= Try it =
Copy out every record below, word for word.

Information START

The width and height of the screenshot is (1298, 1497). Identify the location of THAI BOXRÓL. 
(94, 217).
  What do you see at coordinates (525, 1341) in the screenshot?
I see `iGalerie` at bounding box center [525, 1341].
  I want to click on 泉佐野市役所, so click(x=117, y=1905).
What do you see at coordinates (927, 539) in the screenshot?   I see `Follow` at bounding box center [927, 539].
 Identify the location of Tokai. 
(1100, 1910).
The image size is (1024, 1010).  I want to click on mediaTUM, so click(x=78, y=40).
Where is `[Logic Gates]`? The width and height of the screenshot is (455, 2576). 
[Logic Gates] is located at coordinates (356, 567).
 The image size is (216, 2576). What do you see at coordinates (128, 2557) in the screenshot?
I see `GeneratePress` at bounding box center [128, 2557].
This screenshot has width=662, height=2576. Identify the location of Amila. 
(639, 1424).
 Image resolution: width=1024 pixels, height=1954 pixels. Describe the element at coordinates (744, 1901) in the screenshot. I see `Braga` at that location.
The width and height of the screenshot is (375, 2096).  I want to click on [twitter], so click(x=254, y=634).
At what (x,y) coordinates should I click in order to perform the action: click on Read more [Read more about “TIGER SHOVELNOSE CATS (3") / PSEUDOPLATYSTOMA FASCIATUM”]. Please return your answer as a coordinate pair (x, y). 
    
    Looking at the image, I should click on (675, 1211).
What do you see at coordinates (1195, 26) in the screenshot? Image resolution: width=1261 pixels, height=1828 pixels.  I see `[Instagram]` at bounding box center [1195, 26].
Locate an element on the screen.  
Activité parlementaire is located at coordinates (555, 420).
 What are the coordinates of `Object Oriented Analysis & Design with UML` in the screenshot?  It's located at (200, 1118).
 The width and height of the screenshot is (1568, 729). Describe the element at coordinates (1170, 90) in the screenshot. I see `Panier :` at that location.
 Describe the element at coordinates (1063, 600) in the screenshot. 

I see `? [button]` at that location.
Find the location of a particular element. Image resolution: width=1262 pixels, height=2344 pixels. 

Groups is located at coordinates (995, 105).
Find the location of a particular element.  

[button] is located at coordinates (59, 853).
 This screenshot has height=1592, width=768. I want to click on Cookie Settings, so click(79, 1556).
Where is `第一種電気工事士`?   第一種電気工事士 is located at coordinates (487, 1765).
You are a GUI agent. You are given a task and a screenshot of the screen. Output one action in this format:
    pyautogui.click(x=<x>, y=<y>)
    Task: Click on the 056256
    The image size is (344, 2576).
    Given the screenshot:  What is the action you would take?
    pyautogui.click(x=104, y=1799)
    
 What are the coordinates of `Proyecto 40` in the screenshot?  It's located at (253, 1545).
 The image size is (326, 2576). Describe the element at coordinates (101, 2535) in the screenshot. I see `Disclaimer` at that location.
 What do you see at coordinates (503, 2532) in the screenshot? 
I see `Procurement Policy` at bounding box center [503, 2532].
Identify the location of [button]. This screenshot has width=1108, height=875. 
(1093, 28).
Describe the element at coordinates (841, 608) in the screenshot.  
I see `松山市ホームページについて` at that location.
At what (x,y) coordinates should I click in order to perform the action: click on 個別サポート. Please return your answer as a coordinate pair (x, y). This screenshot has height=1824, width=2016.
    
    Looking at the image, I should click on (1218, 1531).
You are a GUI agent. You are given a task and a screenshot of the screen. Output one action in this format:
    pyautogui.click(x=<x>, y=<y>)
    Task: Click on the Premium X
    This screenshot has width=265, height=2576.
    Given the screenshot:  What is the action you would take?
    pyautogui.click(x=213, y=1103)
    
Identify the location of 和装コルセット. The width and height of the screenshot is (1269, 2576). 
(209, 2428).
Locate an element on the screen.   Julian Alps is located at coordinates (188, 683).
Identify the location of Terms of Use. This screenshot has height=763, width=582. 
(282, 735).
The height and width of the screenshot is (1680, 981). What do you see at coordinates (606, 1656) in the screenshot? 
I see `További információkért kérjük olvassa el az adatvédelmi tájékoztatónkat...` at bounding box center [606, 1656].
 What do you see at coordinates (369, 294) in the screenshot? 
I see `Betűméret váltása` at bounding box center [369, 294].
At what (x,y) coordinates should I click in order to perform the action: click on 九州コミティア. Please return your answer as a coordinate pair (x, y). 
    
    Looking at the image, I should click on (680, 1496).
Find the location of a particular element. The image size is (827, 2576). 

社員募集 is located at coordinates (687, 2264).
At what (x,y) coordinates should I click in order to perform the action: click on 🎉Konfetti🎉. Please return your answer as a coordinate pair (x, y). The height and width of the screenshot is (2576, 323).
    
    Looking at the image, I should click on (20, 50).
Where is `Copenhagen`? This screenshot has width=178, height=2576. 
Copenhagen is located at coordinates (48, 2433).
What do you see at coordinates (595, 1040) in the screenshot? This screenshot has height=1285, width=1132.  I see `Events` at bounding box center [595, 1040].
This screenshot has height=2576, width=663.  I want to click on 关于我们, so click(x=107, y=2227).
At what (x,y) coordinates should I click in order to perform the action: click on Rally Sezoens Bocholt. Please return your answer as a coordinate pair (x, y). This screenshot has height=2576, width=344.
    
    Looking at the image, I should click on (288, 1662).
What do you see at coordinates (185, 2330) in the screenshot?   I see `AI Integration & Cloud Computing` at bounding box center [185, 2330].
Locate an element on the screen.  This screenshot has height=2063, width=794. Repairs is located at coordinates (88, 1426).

Information END

= Reply =
The width and height of the screenshot is (1298, 1497). Identify the location of THAI BOXRÓL. 
(94, 217).
  What do you see at coordinates (525, 1341) in the screenshot?
I see `iGalerie` at bounding box center [525, 1341].
  I want to click on 泉佐野市役所, so click(x=117, y=1905).
What do you see at coordinates (927, 539) in the screenshot?   I see `Follow` at bounding box center [927, 539].
 Identify the location of Tokai. 
(1100, 1910).
The image size is (1024, 1010).  I want to click on mediaTUM, so click(x=78, y=40).
Where is `[Logic Gates]`? The width and height of the screenshot is (455, 2576). 
[Logic Gates] is located at coordinates (356, 567).
 The image size is (216, 2576). What do you see at coordinates (128, 2557) in the screenshot?
I see `GeneratePress` at bounding box center [128, 2557].
This screenshot has width=662, height=2576. Identify the location of Amila. 
(639, 1424).
 Image resolution: width=1024 pixels, height=1954 pixels. Describe the element at coordinates (744, 1901) in the screenshot. I see `Braga` at that location.
The width and height of the screenshot is (375, 2096).  I want to click on [twitter], so click(x=254, y=634).
At what (x,y) coordinates should I click in order to perform the action: click on Read more [Read more about “TIGER SHOVELNOSE CATS (3") / PSEUDOPLATYSTOMA FASCIATUM”]. Please return your answer as a coordinate pair (x, y). 
    
    Looking at the image, I should click on (675, 1211).
What do you see at coordinates (1195, 26) in the screenshot? Image resolution: width=1261 pixels, height=1828 pixels.  I see `[Instagram]` at bounding box center [1195, 26].
Locate an element on the screen.  
Activité parlementaire is located at coordinates (555, 420).
 What are the coordinates of `Object Oriented Analysis & Design with UML` in the screenshot?  It's located at (200, 1118).
 The width and height of the screenshot is (1568, 729). Describe the element at coordinates (1170, 90) in the screenshot. I see `Panier :` at that location.
 Describe the element at coordinates (1063, 600) in the screenshot. 

I see `? [button]` at that location.
Find the location of a particular element. Image resolution: width=1262 pixels, height=2344 pixels. 

Groups is located at coordinates (995, 105).
Find the location of a particular element.  

[button] is located at coordinates (59, 853).
 This screenshot has height=1592, width=768. I want to click on Cookie Settings, so click(79, 1556).
Where is `第一種電気工事士`?   第一種電気工事士 is located at coordinates (487, 1765).
You are a GUI agent. You are given a task and a screenshot of the screen. Output one action in this format:
    pyautogui.click(x=<x>, y=<y>)
    Task: Click on the 056256
    The image size is (344, 2576).
    Given the screenshot:  What is the action you would take?
    pyautogui.click(x=104, y=1799)
    
 What are the coordinates of `Proyecto 40` in the screenshot?  It's located at (253, 1545).
 The image size is (326, 2576). Describe the element at coordinates (101, 2535) in the screenshot. I see `Disclaimer` at that location.
 What do you see at coordinates (503, 2532) in the screenshot? 
I see `Procurement Policy` at bounding box center [503, 2532].
Identify the location of [button]. This screenshot has width=1108, height=875. 
(1093, 28).
Describe the element at coordinates (841, 608) in the screenshot.  
I see `松山市ホームページについて` at that location.
At what (x,y) coordinates should I click in order to perform the action: click on 個別サポート. Please return your answer as a coordinate pair (x, y). This screenshot has height=1824, width=2016.
    
    Looking at the image, I should click on (1218, 1531).
You are a GUI agent. You are given a task and a screenshot of the screen. Output one action in this format:
    pyautogui.click(x=<x>, y=<y>)
    Task: Click on the Premium X
    This screenshot has width=265, height=2576.
    Given the screenshot:  What is the action you would take?
    pyautogui.click(x=213, y=1103)
    
Identify the location of 和装コルセット. The width and height of the screenshot is (1269, 2576). 
(209, 2428).
Locate an element on the screen.   Julian Alps is located at coordinates (188, 683).
Identify the location of Terms of Use. This screenshot has height=763, width=582. 
(282, 735).
The height and width of the screenshot is (1680, 981). What do you see at coordinates (606, 1656) in the screenshot? 
I see `További információkért kérjük olvassa el az adatvédelmi tájékoztatónkat...` at bounding box center [606, 1656].
 What do you see at coordinates (369, 294) in the screenshot? 
I see `Betűméret váltása` at bounding box center [369, 294].
At what (x,y) coordinates should I click in order to perform the action: click on 九州コミティア. Please return your answer as a coordinate pair (x, y). 
    
    Looking at the image, I should click on (680, 1496).
Find the location of a particular element. The image size is (827, 2576). 

社員募集 is located at coordinates (687, 2264).
At what (x,y) coordinates should I click in order to perform the action: click on 🎉Konfetti🎉. Please return your answer as a coordinate pair (x, y). The height and width of the screenshot is (2576, 323).
    
    Looking at the image, I should click on (20, 50).
Where is `Copenhagen`? This screenshot has width=178, height=2576. 
Copenhagen is located at coordinates (48, 2433).
What do you see at coordinates (595, 1040) in the screenshot? This screenshot has height=1285, width=1132.  I see `Events` at bounding box center [595, 1040].
This screenshot has height=2576, width=663.  I want to click on 关于我们, so click(x=107, y=2227).
At what (x,y) coordinates should I click in order to perform the action: click on Rally Sezoens Bocholt. Please return your answer as a coordinate pair (x, y). This screenshot has height=2576, width=344.
    
    Looking at the image, I should click on (288, 1662).
What do you see at coordinates (185, 2330) in the screenshot?   I see `AI Integration & Cloud Computing` at bounding box center [185, 2330].
Locate an element on the screen.  This screenshot has height=2063, width=794. Repairs is located at coordinates (88, 1426).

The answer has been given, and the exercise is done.